How should I properly to handle rate limiting when performing bulk capacity planning updates across multiple Genesys Cloud organizations via the Platform API?
Our AppFoundry integration synchronizes workforce data for a large enterprise client. We are currently using the POST /api/v2/wfm/capacityplanning/capacity endpoint to push updated shift data. The issue arises when processing more than 500 concurrent requests across ten different orgs. We are hitting strict rate limits, resulting in 429 Too Many Requests responses.
The standard backoff strategy documented in the API reference seems insufficient for our volume. We are using the Genesys Cloud Node.js SDK v4.5.0. Our current implementation retries with an exponential backoff starting at 1 second, doubling up to 32 seconds. However, the Retry-After header often suggests waiting significantly longer, sometimes up to 60 seconds, which breaks our real-time sync SLA.

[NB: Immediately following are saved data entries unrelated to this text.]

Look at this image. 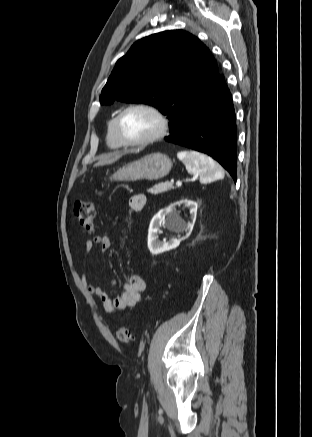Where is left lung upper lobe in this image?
I'll use <instances>...</instances> for the list:
<instances>
[{
	"mask_svg": "<svg viewBox=\"0 0 312 437\" xmlns=\"http://www.w3.org/2000/svg\"><path fill=\"white\" fill-rule=\"evenodd\" d=\"M218 75L216 60L198 38L182 30L164 31L138 40L117 61L100 103L154 106L167 116L172 132Z\"/></svg>",
	"mask_w": 312,
	"mask_h": 437,
	"instance_id": "left-lung-upper-lobe-1",
	"label": "left lung upper lobe"
}]
</instances>
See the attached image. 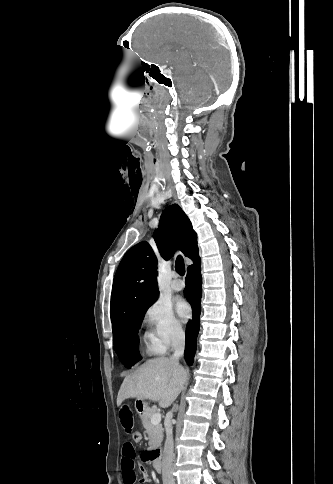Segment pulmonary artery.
Segmentation results:
<instances>
[{
  "mask_svg": "<svg viewBox=\"0 0 333 484\" xmlns=\"http://www.w3.org/2000/svg\"><path fill=\"white\" fill-rule=\"evenodd\" d=\"M171 287L175 291H180L184 287V282L179 278L177 274L173 275V280L171 282Z\"/></svg>",
  "mask_w": 333,
  "mask_h": 484,
  "instance_id": "pulmonary-artery-1",
  "label": "pulmonary artery"
}]
</instances>
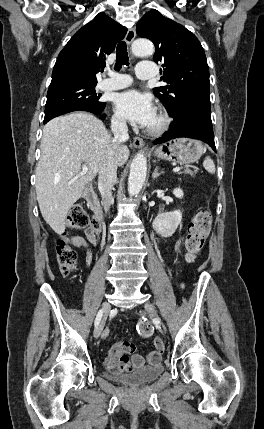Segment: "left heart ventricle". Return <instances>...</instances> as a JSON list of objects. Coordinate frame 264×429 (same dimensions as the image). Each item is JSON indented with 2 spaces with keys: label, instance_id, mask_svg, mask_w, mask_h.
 Listing matches in <instances>:
<instances>
[{
  "label": "left heart ventricle",
  "instance_id": "b2bd125f",
  "mask_svg": "<svg viewBox=\"0 0 264 429\" xmlns=\"http://www.w3.org/2000/svg\"><path fill=\"white\" fill-rule=\"evenodd\" d=\"M156 122H157V118L155 116L154 119L152 120V122L149 125H154V124H156Z\"/></svg>",
  "mask_w": 264,
  "mask_h": 429
}]
</instances>
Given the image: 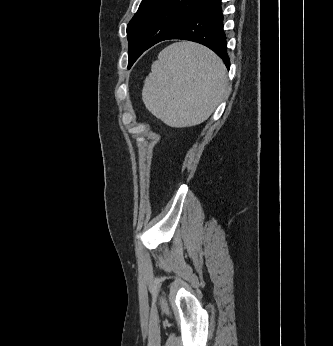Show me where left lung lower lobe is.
Here are the masks:
<instances>
[{
	"label": "left lung lower lobe",
	"mask_w": 333,
	"mask_h": 346,
	"mask_svg": "<svg viewBox=\"0 0 333 346\" xmlns=\"http://www.w3.org/2000/svg\"><path fill=\"white\" fill-rule=\"evenodd\" d=\"M223 28L221 0H207L161 41L183 39L203 44L213 50L229 69L230 60Z\"/></svg>",
	"instance_id": "0a47b994"
}]
</instances>
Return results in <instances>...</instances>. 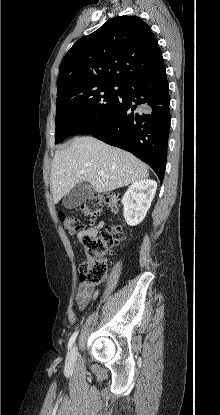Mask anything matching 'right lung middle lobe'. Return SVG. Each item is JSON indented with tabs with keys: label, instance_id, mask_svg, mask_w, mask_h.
Here are the masks:
<instances>
[{
	"label": "right lung middle lobe",
	"instance_id": "dd1d6c3e",
	"mask_svg": "<svg viewBox=\"0 0 220 415\" xmlns=\"http://www.w3.org/2000/svg\"><path fill=\"white\" fill-rule=\"evenodd\" d=\"M114 87H118L115 90ZM122 83L78 84L57 95L55 144L69 136L90 134L108 119Z\"/></svg>",
	"mask_w": 220,
	"mask_h": 415
}]
</instances>
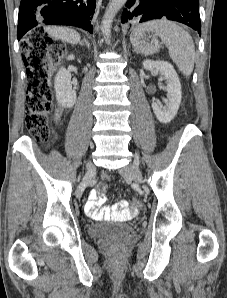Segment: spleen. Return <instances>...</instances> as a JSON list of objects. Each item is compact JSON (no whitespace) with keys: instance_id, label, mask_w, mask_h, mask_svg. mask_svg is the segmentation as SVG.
Instances as JSON below:
<instances>
[{"instance_id":"obj_1","label":"spleen","mask_w":227,"mask_h":298,"mask_svg":"<svg viewBox=\"0 0 227 298\" xmlns=\"http://www.w3.org/2000/svg\"><path fill=\"white\" fill-rule=\"evenodd\" d=\"M146 31H152L159 36L179 70L186 76L191 75L195 61V46L186 30L166 19L153 20L137 26L130 35V41L137 52L150 55L158 52L159 47L140 40Z\"/></svg>"}]
</instances>
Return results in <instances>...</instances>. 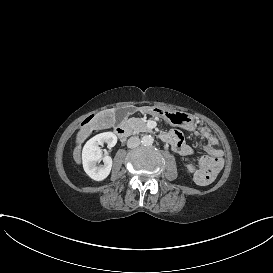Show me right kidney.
I'll list each match as a JSON object with an SVG mask.
<instances>
[{
    "instance_id": "1",
    "label": "right kidney",
    "mask_w": 273,
    "mask_h": 273,
    "mask_svg": "<svg viewBox=\"0 0 273 273\" xmlns=\"http://www.w3.org/2000/svg\"><path fill=\"white\" fill-rule=\"evenodd\" d=\"M117 142V137L113 133H103L89 140L83 149V167L86 174L94 181L101 182L105 180L112 169V159L102 157L100 146L106 144L107 147H113ZM103 160L105 165L102 168L97 166V162Z\"/></svg>"
}]
</instances>
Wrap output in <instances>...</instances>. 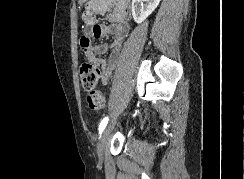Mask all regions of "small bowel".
<instances>
[{
    "label": "small bowel",
    "mask_w": 244,
    "mask_h": 179,
    "mask_svg": "<svg viewBox=\"0 0 244 179\" xmlns=\"http://www.w3.org/2000/svg\"><path fill=\"white\" fill-rule=\"evenodd\" d=\"M86 9L82 14L84 24L80 39L82 53L86 60L94 63L101 70L104 84L110 82L124 54V42L129 34L130 11L126 1L90 0L85 2ZM97 16H106L107 22H96ZM113 36L111 43L95 44L94 38ZM110 52L108 58L106 54Z\"/></svg>",
    "instance_id": "small-bowel-1"
}]
</instances>
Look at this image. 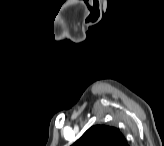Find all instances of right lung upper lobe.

We have attempted to stagger requests using a token bucket algorithm, but the rate limit appears to be applied per org, not globally. This means we are throttled on individual orgs even if the total request count across all orgs is within global limits.
Specific error details:
- Endpoint:
POST /api/v2/wfm/capacityplanning/capacity - Error Code: 429
- Message: “Too Many Requests”
- Retry-After: Variable (10-60 seconds)
Is there a recommended pattern for batching these requests? We considered using the bulk API endpoints, but those are limited to scheduling, not capacity planning. Should we be implementing a queueing mechanism on our end to serialize requests per org? Or is there a way to negotiate higher rate limits for AppFoundry partners?
Any insights from other partners dealing with high-volume WFM integrations would be appreciated. We need to maintain sub-minute latency for our dashboard updates.